◆ TASK GOAL
Go line by line through the entries and show those that hold the string "Dąbrowa".

======

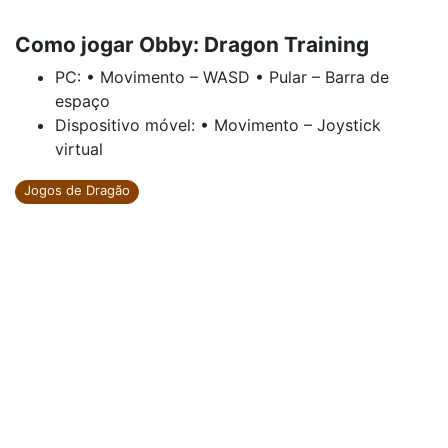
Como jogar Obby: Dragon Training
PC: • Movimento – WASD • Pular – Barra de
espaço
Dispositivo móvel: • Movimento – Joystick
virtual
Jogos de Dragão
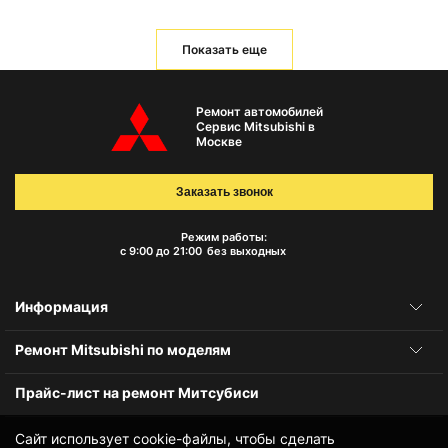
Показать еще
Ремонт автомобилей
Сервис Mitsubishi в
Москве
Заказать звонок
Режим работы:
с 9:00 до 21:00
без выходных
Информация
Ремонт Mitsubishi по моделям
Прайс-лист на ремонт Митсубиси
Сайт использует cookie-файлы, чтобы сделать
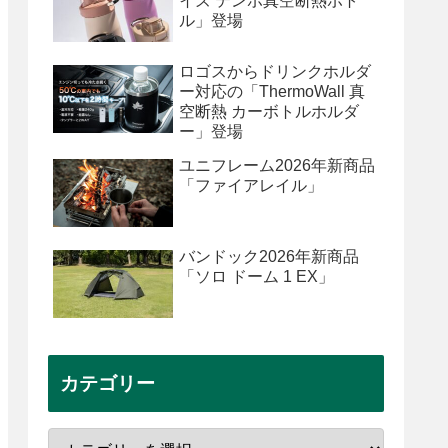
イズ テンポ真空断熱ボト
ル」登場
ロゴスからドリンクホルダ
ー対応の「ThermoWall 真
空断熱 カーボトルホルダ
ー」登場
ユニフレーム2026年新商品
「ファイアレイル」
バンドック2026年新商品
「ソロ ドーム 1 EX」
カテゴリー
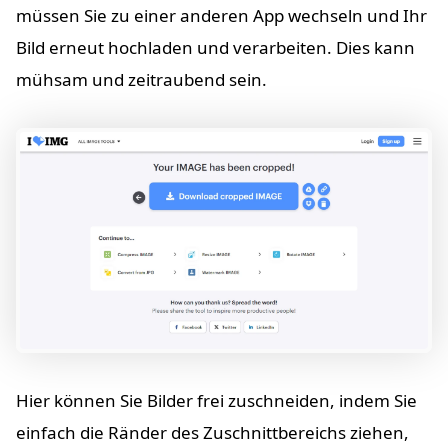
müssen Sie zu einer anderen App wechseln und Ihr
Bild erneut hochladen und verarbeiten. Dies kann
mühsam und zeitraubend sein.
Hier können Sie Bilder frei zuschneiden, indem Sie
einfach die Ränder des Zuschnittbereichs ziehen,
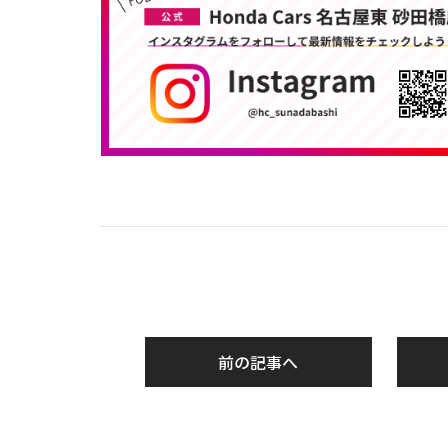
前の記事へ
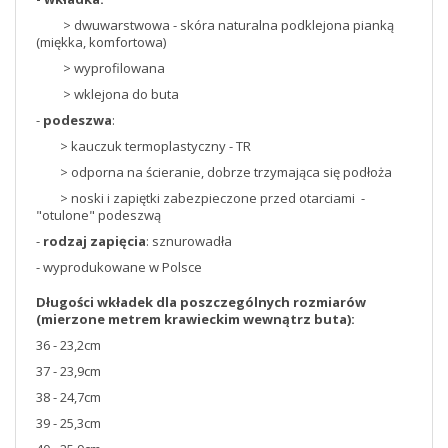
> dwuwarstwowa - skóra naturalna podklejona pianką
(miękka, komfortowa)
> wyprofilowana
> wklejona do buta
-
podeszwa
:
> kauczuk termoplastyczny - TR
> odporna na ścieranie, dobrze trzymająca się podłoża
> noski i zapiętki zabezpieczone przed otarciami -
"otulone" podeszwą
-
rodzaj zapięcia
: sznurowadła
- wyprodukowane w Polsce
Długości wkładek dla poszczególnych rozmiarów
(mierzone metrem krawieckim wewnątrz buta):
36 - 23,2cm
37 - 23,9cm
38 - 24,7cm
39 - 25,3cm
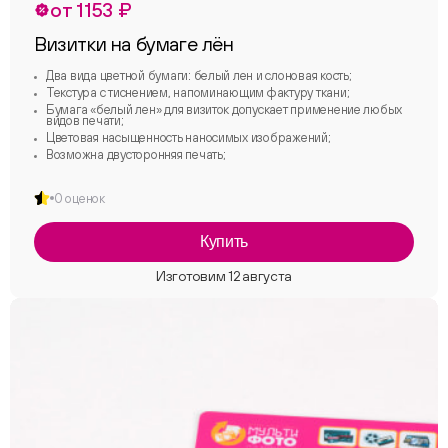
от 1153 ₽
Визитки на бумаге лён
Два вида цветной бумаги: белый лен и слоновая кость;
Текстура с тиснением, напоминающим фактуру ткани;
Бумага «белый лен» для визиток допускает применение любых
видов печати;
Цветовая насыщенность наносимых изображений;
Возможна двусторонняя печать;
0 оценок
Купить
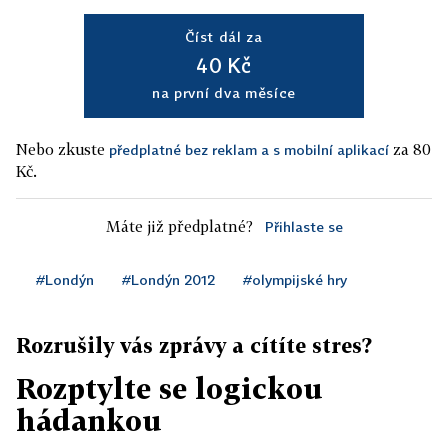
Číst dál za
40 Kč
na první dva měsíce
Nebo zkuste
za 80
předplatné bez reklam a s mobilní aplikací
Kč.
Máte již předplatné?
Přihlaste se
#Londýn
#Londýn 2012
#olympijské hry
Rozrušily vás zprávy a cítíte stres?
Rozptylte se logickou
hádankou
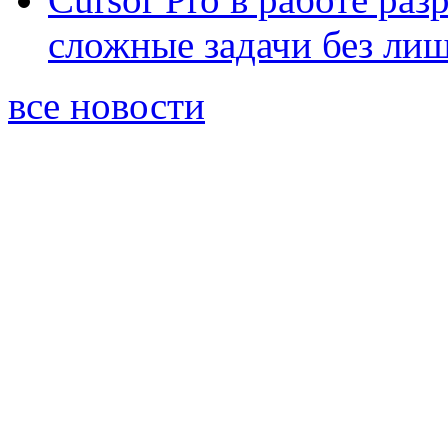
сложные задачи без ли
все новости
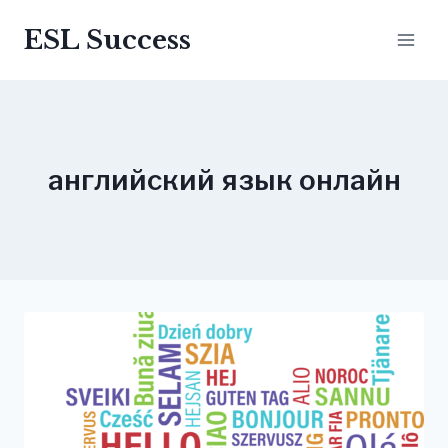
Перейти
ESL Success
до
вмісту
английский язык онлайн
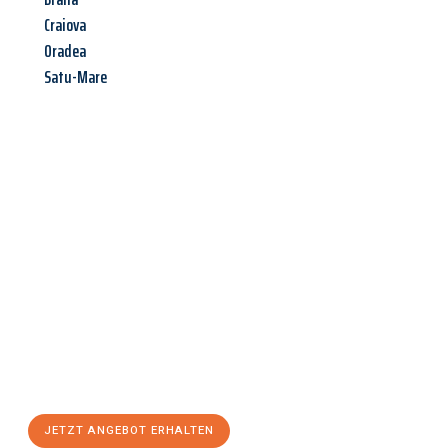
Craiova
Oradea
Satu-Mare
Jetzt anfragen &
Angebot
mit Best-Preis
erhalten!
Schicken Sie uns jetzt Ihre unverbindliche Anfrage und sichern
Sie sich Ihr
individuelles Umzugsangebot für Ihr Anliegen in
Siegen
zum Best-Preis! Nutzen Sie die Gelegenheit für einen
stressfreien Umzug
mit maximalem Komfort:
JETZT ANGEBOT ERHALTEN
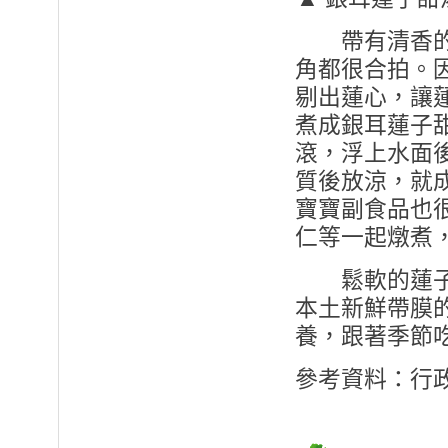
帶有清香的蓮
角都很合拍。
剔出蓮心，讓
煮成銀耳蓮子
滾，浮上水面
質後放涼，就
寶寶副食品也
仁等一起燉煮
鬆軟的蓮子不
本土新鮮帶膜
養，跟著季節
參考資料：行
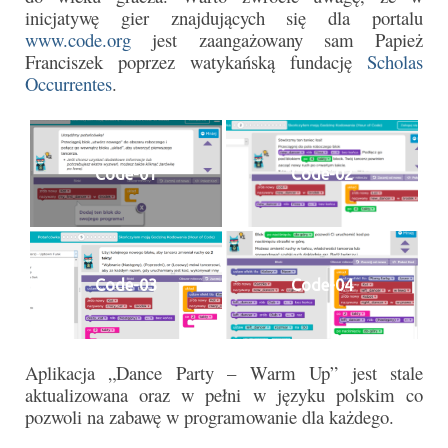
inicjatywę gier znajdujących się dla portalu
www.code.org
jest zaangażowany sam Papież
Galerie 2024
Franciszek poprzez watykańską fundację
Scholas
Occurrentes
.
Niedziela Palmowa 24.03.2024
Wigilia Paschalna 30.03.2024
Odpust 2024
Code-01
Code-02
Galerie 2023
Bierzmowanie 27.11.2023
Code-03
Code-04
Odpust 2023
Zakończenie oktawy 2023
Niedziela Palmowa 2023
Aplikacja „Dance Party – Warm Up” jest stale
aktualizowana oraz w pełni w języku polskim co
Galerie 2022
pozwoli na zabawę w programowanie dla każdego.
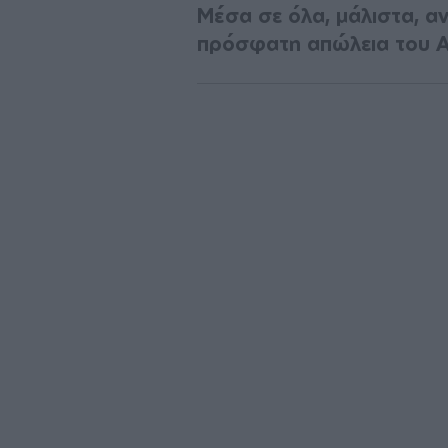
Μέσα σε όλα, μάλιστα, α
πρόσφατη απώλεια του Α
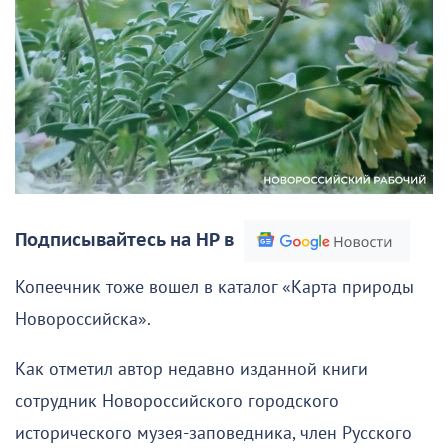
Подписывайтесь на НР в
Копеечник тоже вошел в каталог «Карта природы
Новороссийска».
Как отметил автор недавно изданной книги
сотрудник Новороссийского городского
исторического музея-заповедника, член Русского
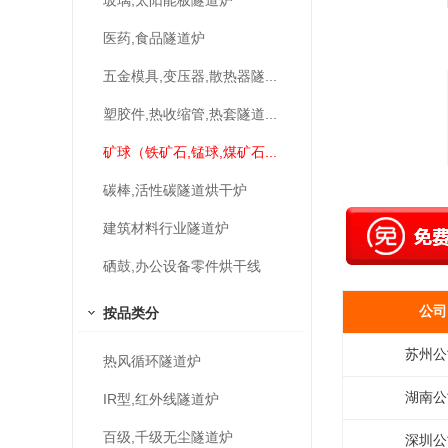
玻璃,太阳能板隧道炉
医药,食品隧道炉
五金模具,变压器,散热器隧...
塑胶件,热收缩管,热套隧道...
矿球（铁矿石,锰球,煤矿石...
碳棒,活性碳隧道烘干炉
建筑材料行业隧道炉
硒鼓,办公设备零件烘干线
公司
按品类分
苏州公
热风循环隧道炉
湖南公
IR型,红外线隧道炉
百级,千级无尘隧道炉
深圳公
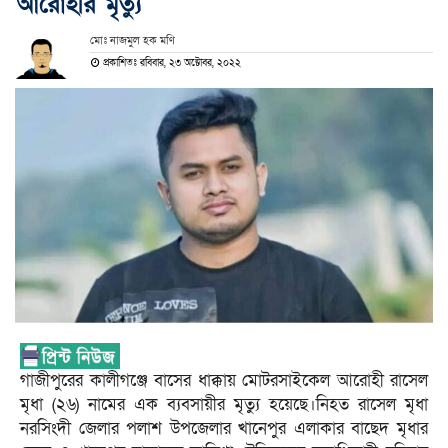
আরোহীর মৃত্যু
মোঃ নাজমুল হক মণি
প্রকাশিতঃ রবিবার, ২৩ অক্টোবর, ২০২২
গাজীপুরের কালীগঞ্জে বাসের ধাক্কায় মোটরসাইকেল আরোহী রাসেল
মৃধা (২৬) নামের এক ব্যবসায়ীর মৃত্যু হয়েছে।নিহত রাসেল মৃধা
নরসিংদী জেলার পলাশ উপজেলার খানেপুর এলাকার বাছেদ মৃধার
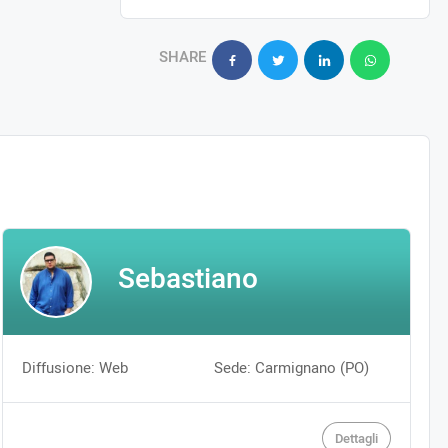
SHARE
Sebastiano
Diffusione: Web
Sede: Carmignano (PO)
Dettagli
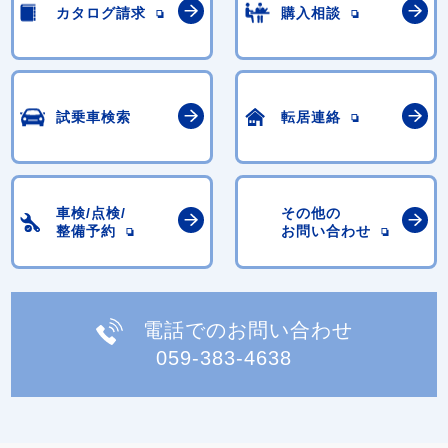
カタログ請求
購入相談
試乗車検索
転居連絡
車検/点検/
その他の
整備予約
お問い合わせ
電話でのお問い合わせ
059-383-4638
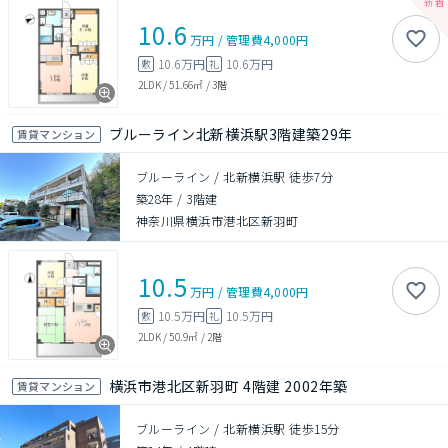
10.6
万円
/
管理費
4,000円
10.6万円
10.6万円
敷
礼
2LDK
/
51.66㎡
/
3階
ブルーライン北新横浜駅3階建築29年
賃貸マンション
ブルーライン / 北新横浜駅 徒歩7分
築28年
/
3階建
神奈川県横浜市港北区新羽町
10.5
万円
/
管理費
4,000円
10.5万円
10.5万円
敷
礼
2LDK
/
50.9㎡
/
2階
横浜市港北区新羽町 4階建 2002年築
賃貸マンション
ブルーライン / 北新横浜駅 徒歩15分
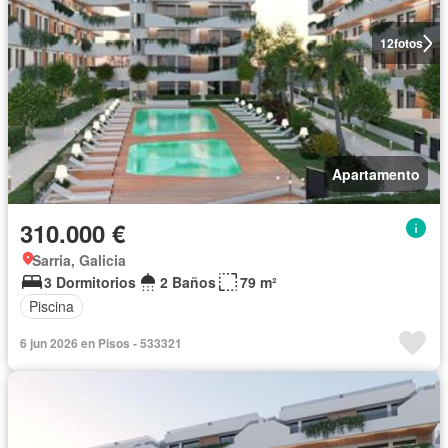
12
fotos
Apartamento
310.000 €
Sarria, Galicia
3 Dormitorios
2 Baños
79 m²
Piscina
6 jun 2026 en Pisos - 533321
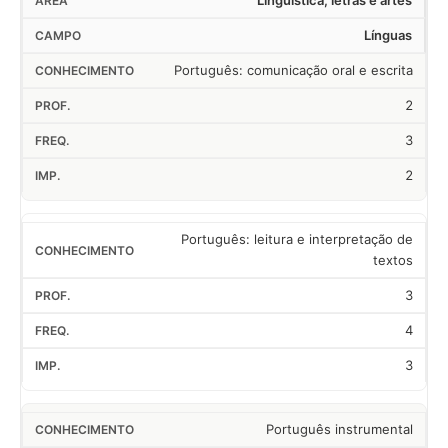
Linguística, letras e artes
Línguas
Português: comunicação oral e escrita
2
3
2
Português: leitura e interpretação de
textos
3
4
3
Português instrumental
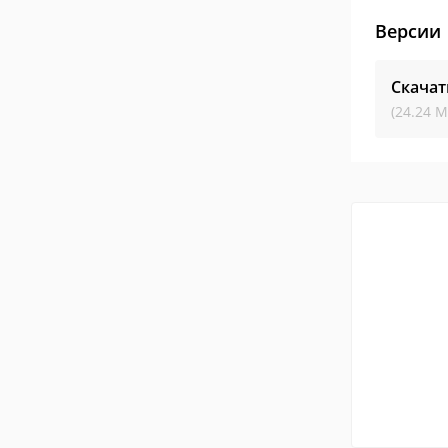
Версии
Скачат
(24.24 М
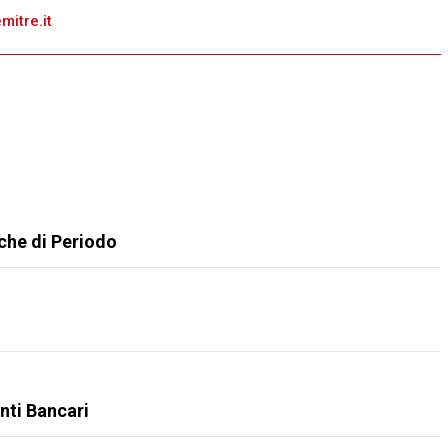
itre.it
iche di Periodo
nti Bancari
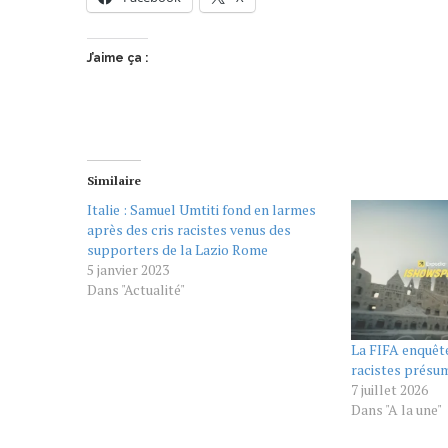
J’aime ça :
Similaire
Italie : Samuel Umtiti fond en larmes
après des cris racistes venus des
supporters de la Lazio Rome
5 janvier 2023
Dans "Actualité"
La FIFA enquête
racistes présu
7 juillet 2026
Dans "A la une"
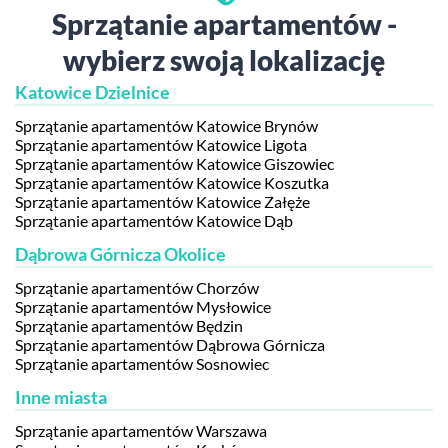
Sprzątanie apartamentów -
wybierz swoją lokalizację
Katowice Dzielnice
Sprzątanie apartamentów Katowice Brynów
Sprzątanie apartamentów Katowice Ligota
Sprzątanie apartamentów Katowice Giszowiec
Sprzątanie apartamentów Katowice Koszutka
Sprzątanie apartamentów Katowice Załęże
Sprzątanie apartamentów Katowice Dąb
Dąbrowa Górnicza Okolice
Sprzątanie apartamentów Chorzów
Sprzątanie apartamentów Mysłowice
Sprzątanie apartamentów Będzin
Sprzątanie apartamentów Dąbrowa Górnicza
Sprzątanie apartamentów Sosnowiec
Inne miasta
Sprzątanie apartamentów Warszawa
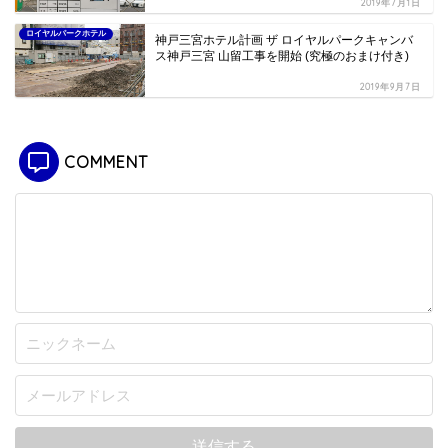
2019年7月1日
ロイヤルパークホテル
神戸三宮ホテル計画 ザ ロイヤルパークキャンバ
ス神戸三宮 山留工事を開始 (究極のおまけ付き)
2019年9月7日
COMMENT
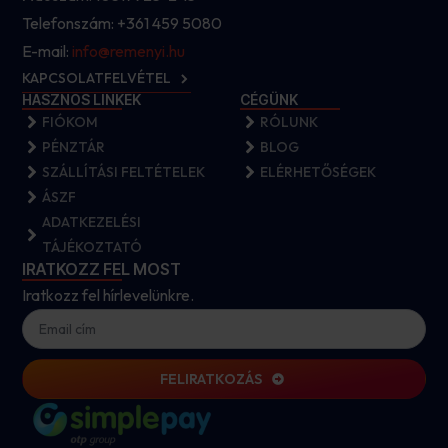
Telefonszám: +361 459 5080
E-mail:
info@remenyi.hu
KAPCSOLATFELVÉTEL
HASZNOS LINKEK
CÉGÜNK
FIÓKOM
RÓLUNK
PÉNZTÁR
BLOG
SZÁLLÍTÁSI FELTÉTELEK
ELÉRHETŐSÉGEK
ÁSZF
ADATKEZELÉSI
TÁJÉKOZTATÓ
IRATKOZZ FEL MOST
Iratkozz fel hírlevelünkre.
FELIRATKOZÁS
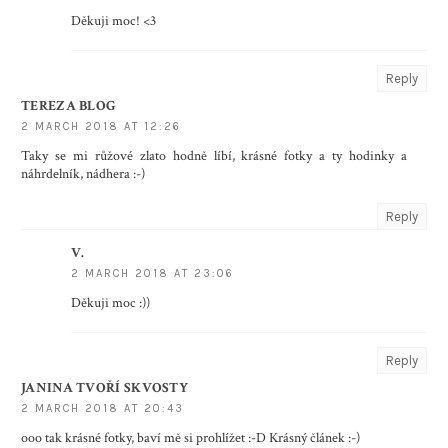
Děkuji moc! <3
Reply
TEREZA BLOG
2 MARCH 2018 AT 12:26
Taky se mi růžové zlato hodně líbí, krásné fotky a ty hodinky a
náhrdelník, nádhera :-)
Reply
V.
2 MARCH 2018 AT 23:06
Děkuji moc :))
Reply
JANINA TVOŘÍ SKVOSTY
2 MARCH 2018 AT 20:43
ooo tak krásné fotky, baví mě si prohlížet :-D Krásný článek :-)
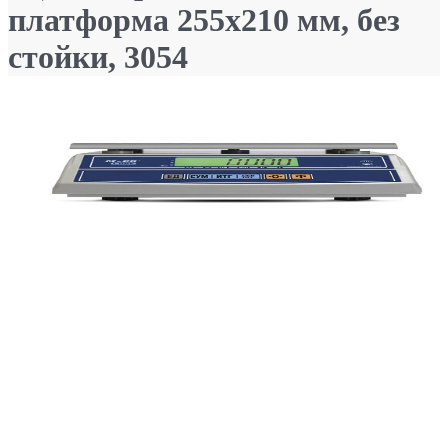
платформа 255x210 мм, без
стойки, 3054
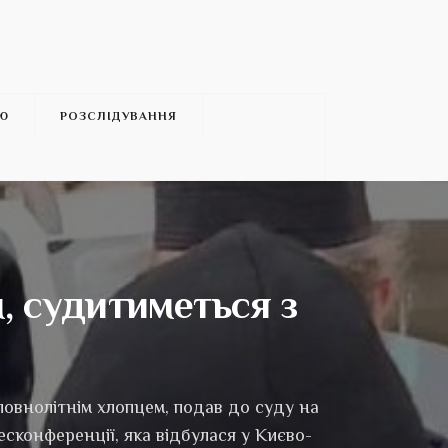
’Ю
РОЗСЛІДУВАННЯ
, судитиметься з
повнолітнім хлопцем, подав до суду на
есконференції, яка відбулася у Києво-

======

◆ EXERCISE RESPONSE
Dąbrowa Górnicza Okolice
Sprzątanie apartamentów Dąbrowa Górnicza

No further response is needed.